Michael Anderson

NexThought Monday: Philippine Life Insurers Find Runaway Success in MFI Partnerships

Editor’s note: This article orginally appeared on Global Envision.

It’s taken 40 years of experimentation, but in the Philippines, a unique business model has found a way to sell life insurance hand over fist to poor people.

The country’s “mutual benefit associations,” a study released last month shows, have soared in popularity by competing with commercial insurance on benefits and joining themselves at the hip with microfinance lenders.

MBAs are a breed of nonprofit insurance broker created by presidential decree in 1974. Today, two mutual benefit associations insure 7.5 million members of the rapidly growing Philippine life microinsurance market, charging premiums of less than $10 per year, according to the report by the Gates-funded Microinsurance Learning and Knowledge initiative.

It adds up to increasingly big money. All told, the five companies covered by the report—including three smaller firms that don’t use the mutual benefit association model—saw their gross premiums grow 135 percent from 2008 to 2011, to $46 million.
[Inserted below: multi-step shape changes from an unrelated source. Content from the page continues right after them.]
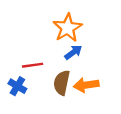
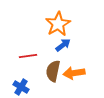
blue cross: (17, 86) -> (21, 87), moved

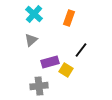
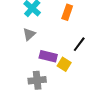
purple rectangle: (50, 62) -> (48, 56), turned 30

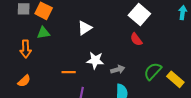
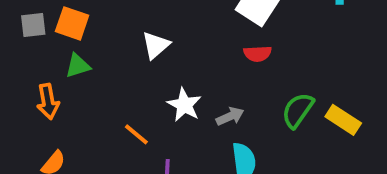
red semicircle: (136, 39) -> (258, 54), turned -48
white star: (95, 60) -> (184, 105), turned 30
orange line: (69, 72) -> (136, 134), turned 48

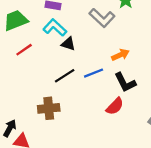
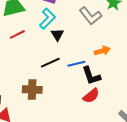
cyan L-shape: (55, 28) -> (47, 19), turned 85
black triangle: (68, 44) -> (57, 35), turned 32
black L-shape: (125, 82) -> (91, 76), moved

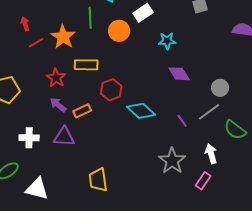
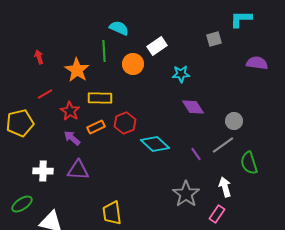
red line: (36, 43) -> (45, 94), moved
orange rectangle: (82, 111) -> (96, 127), moved
green semicircle: (235, 130) -> (249, 163), turned 35

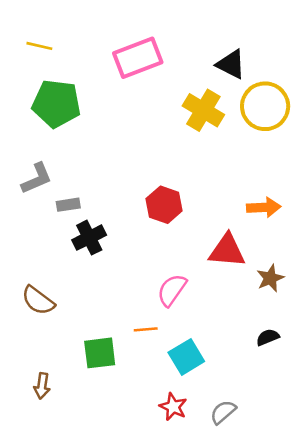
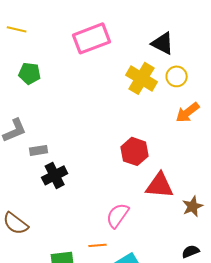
green pentagon: (56, 104) -> (30, 73), size x0.6
yellow circle: (265, 106) -> (177, 76), moved, size x0.6
red hexagon: (164, 205) -> (135, 151), moved
orange arrow: (264, 207) -> (188, 112), moved, turned 145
The number of covered lives grew 145 percent over the period, to 10.5 million.

In the Philippines, the report wrote, “MBAs thrive.” Thanks in part to a system under which they charge high up-front premiums but refund half of that money to members after several years of participation, the Philippine mutual benefit associations “appear to be very well (even overly) capitalized.”

Their secret? To get a loan from their affiliated microfinance institutions, you have to buy a life insurance policy.
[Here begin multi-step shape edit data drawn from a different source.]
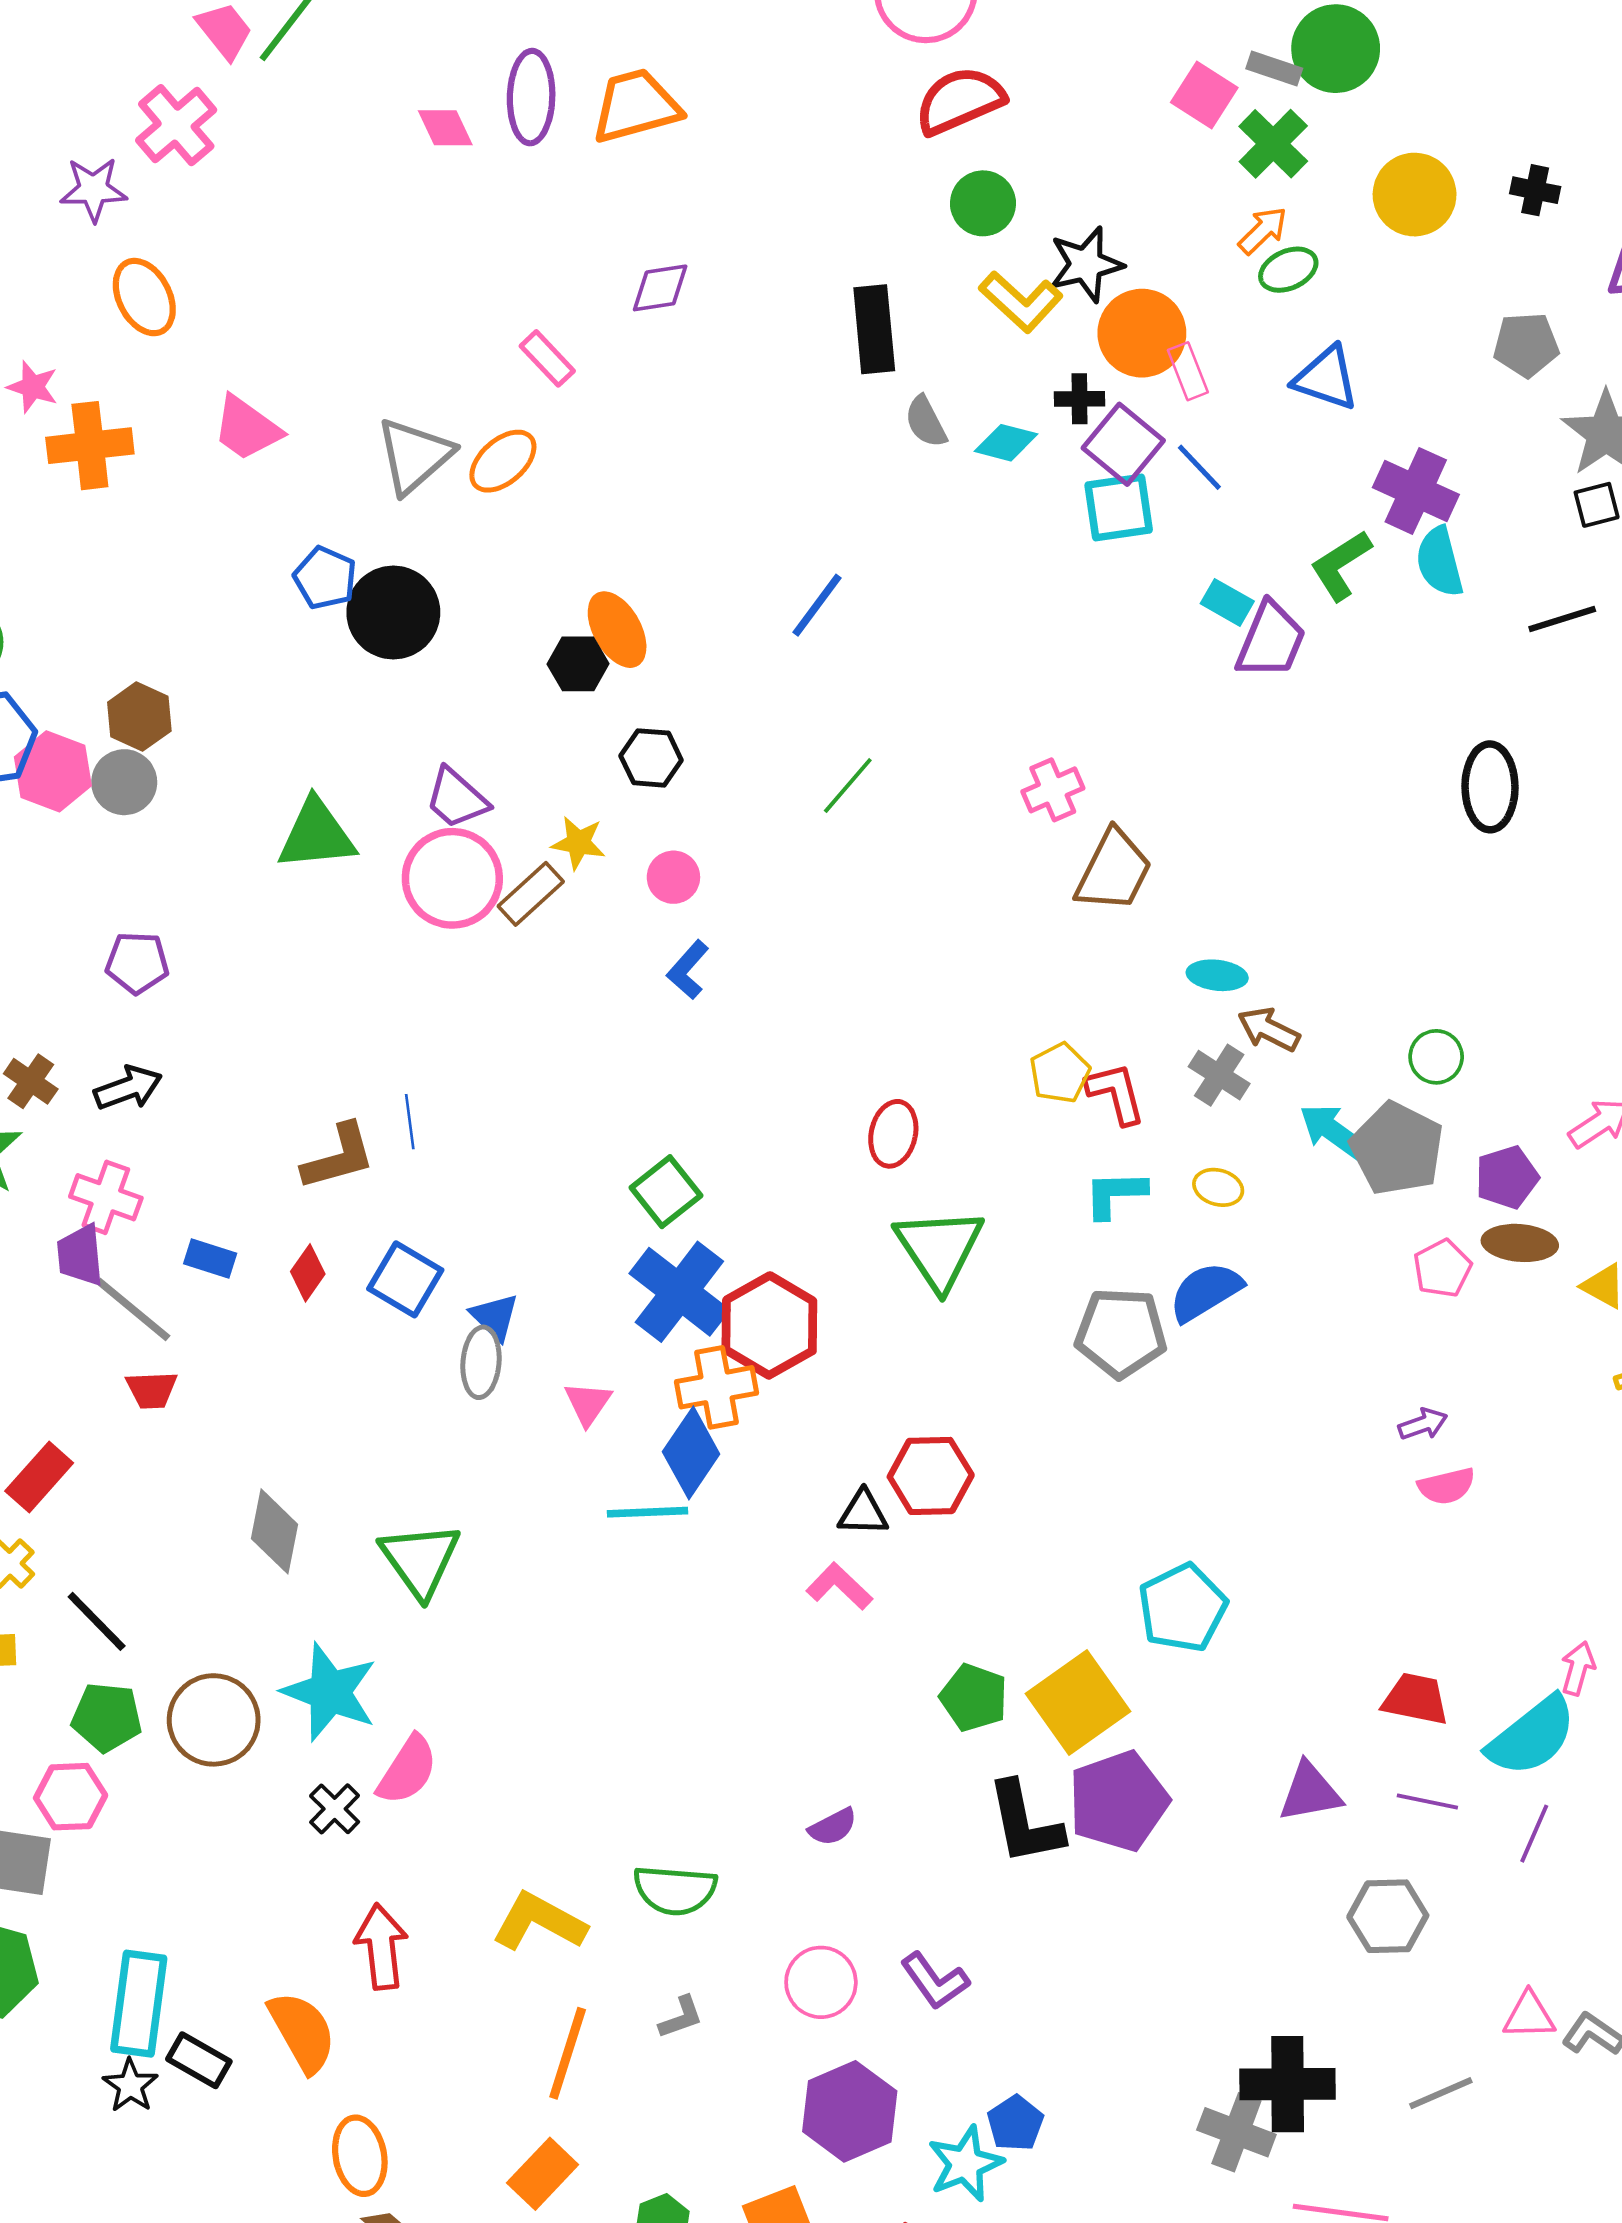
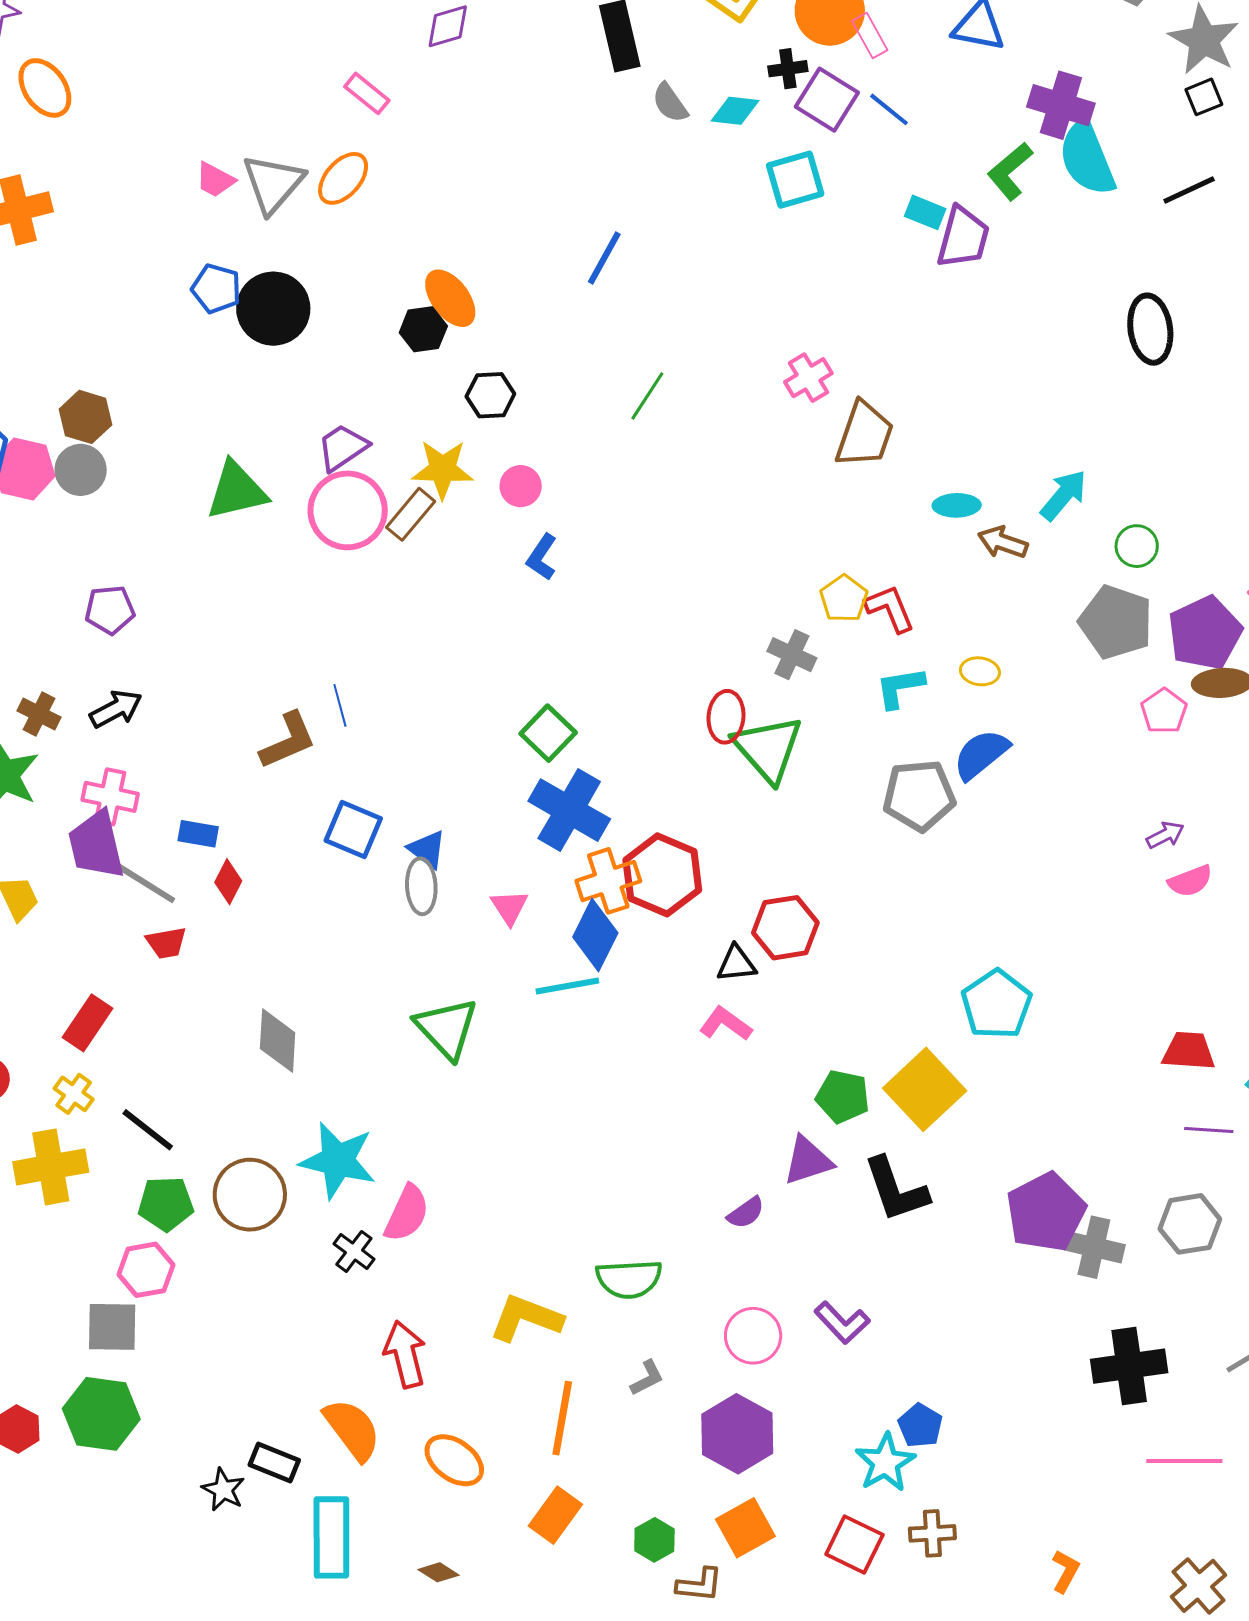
pink trapezoid: (247, 428) -> (215, 180), moved, size x0.7
cyan square: (1119, 507) -> (795, 180), moved
cyan semicircle: (1440, 562) -> (1087, 158), size x1.4
purple trapezoid: (457, 798) -> (343, 447), turned 112
yellow star: (578, 843) -> (443, 469), size x1.4
gray cross: (1219, 1075) -> (792, 655), moved
cyan arrow: (1333, 1131) -> (1064, 495), moved, turned 102
red ellipse: (893, 1134) -> (726, 717), moved
purple pentagon: (1507, 1177) -> (1205, 633), size x1.5
purple trapezoid: (80, 1255) -> (96, 845), size x1.4
red diamond: (308, 1273) -> (228, 882), moved
red hexagon: (769, 1325) -> (662, 875), moved
green triangle: (420, 1560) -> (447, 1028), moved
purple triangle: (1310, 1792) -> (808, 1161), moved
purple pentagon: (1118, 1801) -> (1046, 1212), moved
cyan rectangle: (139, 2004) -> (331, 1537), moved
purple hexagon: (850, 2111) -> (737, 1434), moved
gray cross: (1236, 2132) -> (1094, 1247), moved
orange ellipse: (360, 2156) -> (454, 1460), moved, turned -36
But that doesn’t mean Filipinos are buying the policies against their will. Rather, evidence suggests that once buyers are exposed to the policy, they see it as one of the benefits of MFI participation. It’s a natural fit, after all: If a breadwinner who’s built a business on years of microloans dies, life insurance leaves the family with cash to keep afloat.

Michael McCord, who co-authored the life insurance study, said in a September interview that because microfinance institutions develop strong brands among their target customers, they make perfect partners for microinsurance sales.

“If you step back and think about insurance, insurance is a business of trust,” McCord said. “Pretty much wherever I go, people start out not trusting insurance.”

But in poor countries, McCord said, MFIs have usually built up goodwill to spare.

“They said, ’You come every week to this training session, and after four weeks we’ll give you a loan,’ and they did,” said McCord, president of the Wisconsin-based Microinsurance Centre.

This seems to give mutual benefit associations an advantage over for-profit, independent competitors like The Philippine Prudential Life Insurance Company, which entered microinsurance in 2010 and has failed to achieve rapid growth despite setting prices far lower than the mutual benefit associations for comparable coverage.

But though mutual benefit associations don’t seem motivated to compete on price, the new study found, they seem to be responding to market pressures: McCord’s study found “anecdotal evidence of microinsurance competition among mutual benefit associations, and between mutual benefit associations and commercial insurers, based on the overall components of the products.”

The study authors said they plan to release a more comprehensive report in late 2013.

The mutual benefit associations of the Philippines aspire to sell their life insurance on the commercial market, too. They’ve had little success so far – though that can easily be chalked up to government regulations that forbid mutual benefit associations from marketing to anyone other than MFI members and their families.

But whether or not the mutual benefit associations can successfully expand out of their MFI incubators, people around the world looking for ways to sell life insurance to poor families should consider booking a trip to ground zero: Manila.